The best known and most proficient player of the theremin – apart from the inventor himself – was a New York musician of Lithuanian descent named Clara Rockmore.  She first met Mr. Terman as a teen-ager (her maiden name was Reisenberg) and, despite a number of proposals from Mr. Terman over the years, married NYC attorney Robert Rockmore. The book is in part a fictionalized account of the romance between Mr. Terman and Ms. Rockmore and partly how Mr. Terman (in the book) uses his love for Ms. Rockmore to keep his spirit alive during some devastatingly harsh years in Russian prison camps. (“You were wearing amber the night we first saw Duke Ellington. Today this memory is beside me.”) The author also writes about Mr. Terman’s early life in Russia. Throughout it all, the line blurs between fact and fiction. As Mr. Michaels says, tantalizingly, at the front of the novel “This book is mostly inventions”.
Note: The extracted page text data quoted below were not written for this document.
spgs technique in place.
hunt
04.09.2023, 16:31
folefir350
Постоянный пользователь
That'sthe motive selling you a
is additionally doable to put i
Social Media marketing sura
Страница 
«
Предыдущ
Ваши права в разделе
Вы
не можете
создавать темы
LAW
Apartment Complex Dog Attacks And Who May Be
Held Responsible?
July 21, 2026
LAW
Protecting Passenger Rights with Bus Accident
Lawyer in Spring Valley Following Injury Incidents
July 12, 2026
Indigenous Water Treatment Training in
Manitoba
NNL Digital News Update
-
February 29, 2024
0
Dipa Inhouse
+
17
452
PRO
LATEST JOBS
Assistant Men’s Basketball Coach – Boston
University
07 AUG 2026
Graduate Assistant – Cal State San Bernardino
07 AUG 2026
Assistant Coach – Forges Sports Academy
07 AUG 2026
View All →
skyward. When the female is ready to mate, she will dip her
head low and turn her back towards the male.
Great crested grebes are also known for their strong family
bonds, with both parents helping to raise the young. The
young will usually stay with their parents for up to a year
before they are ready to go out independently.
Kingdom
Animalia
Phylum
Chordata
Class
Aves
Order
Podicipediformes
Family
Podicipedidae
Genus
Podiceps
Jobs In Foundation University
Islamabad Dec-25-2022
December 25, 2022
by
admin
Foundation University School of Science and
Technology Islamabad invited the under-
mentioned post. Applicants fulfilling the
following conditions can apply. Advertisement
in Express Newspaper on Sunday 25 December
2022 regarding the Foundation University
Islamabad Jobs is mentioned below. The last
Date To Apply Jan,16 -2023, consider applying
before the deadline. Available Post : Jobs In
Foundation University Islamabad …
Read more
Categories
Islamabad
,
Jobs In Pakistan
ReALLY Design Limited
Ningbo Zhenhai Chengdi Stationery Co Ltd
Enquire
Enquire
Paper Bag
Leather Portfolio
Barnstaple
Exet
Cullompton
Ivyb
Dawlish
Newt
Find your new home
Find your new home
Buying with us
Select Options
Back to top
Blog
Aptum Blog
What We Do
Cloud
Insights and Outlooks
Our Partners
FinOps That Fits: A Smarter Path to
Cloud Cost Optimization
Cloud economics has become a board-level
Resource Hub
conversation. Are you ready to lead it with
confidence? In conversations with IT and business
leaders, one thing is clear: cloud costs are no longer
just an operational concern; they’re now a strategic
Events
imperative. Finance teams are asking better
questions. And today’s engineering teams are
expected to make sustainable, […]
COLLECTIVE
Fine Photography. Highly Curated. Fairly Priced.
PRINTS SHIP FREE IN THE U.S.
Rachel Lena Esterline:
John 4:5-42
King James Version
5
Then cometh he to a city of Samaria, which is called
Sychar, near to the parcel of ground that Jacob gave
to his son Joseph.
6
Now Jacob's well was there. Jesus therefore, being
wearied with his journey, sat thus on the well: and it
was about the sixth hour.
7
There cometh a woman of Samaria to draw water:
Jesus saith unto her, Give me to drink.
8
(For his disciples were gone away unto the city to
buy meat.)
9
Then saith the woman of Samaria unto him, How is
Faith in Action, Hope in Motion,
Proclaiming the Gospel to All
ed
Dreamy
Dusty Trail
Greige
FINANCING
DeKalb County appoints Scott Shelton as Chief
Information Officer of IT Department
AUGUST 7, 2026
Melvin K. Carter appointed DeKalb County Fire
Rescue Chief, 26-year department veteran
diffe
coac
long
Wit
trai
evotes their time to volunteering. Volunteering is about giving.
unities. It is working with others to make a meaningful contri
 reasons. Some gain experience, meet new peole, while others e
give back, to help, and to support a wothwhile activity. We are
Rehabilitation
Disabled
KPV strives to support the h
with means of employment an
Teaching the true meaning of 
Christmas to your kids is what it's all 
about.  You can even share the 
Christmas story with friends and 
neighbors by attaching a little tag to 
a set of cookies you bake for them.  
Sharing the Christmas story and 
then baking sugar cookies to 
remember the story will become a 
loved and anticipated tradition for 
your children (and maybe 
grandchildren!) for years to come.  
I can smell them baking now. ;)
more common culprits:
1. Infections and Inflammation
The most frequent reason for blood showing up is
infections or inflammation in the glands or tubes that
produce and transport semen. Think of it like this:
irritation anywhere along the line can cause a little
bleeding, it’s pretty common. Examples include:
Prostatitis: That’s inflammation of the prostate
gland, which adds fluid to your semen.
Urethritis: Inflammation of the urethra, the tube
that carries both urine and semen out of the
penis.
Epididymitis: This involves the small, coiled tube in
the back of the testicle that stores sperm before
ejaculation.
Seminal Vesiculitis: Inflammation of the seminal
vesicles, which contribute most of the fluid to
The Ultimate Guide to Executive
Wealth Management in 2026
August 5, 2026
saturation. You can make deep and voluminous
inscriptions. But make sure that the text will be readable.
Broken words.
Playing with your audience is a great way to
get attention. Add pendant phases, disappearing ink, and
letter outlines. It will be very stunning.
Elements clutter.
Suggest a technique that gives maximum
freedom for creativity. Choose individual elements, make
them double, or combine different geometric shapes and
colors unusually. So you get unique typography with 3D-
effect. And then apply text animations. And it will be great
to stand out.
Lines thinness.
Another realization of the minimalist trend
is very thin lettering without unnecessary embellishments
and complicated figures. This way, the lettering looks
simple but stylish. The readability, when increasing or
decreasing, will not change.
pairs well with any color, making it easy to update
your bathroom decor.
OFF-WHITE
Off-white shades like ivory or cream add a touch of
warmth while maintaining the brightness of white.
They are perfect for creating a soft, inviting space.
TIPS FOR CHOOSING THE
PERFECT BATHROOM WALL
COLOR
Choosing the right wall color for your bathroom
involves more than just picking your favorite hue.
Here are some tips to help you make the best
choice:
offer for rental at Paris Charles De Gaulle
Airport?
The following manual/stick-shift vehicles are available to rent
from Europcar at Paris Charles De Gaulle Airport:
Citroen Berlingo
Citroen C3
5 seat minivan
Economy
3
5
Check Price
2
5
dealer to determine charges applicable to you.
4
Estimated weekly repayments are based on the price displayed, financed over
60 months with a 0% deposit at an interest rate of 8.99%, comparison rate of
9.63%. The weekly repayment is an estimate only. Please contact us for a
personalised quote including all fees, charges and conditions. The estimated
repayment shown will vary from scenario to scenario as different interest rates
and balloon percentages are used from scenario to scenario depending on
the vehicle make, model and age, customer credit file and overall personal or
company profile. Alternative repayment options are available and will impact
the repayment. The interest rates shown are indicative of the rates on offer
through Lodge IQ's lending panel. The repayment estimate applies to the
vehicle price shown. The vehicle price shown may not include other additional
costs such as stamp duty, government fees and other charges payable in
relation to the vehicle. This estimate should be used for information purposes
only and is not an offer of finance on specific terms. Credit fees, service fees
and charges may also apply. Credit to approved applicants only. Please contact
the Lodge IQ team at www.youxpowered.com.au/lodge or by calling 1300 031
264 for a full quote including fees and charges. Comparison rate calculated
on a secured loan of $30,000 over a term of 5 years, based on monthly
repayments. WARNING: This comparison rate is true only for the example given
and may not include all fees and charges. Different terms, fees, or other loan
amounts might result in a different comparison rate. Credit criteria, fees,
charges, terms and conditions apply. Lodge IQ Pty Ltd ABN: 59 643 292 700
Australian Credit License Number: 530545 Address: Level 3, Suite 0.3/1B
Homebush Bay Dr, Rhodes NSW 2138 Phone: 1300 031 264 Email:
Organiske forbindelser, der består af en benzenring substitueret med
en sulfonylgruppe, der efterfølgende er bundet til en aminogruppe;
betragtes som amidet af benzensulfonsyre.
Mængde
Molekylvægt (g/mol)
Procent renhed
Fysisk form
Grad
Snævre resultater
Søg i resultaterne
Sean Michaels has had a colorful life as well, to judge from the brief bio on the back cover of the novel. Born in Scotland and raised in Canada he has at various times been a blogger, a writer for magazines such as McSweeney’s and The Guardian and toured with rock bands. He is the current winner of the Scotiabank Giller Award, one of the most prestigious and lucrative of all Canadian literary awards.

Author Sean  Michaels accepts  the Giller Award
Author Sean Michaels accepts the Giller Award

Mr. Michaels’ musical experience shines through in his description of a Django-like guitarist “strumming his instrument as though he was shaking a secret loose.

Through the magic of Mr. Michaels’ evocative prose, it is  possible to visualize such legendary NYC hangouts as Harlem’s Cotton Club “where there were usherettes in pink hunting coats, and a band with a blind piano player, and coloured girls, dancing as if they had been listening to these songs all their lives.”

Mr. Michaels also take artistic licence with real figures from the New York social scene of that era. According to the novel, Terman`s house became quite a gathering place: While Tommy Dorsey explained his recipe for ‘Irish spaghetti sauce ‘, Jascha Heifetz would sit arguing with Mischa Elman about tremelo. Glenn Miller would lean by the stairway’s banister, flirting with every girl. Isabella Marx would use a different insult each time they crossed paths.  “You cur”, she said. “You rascal” “You wag.”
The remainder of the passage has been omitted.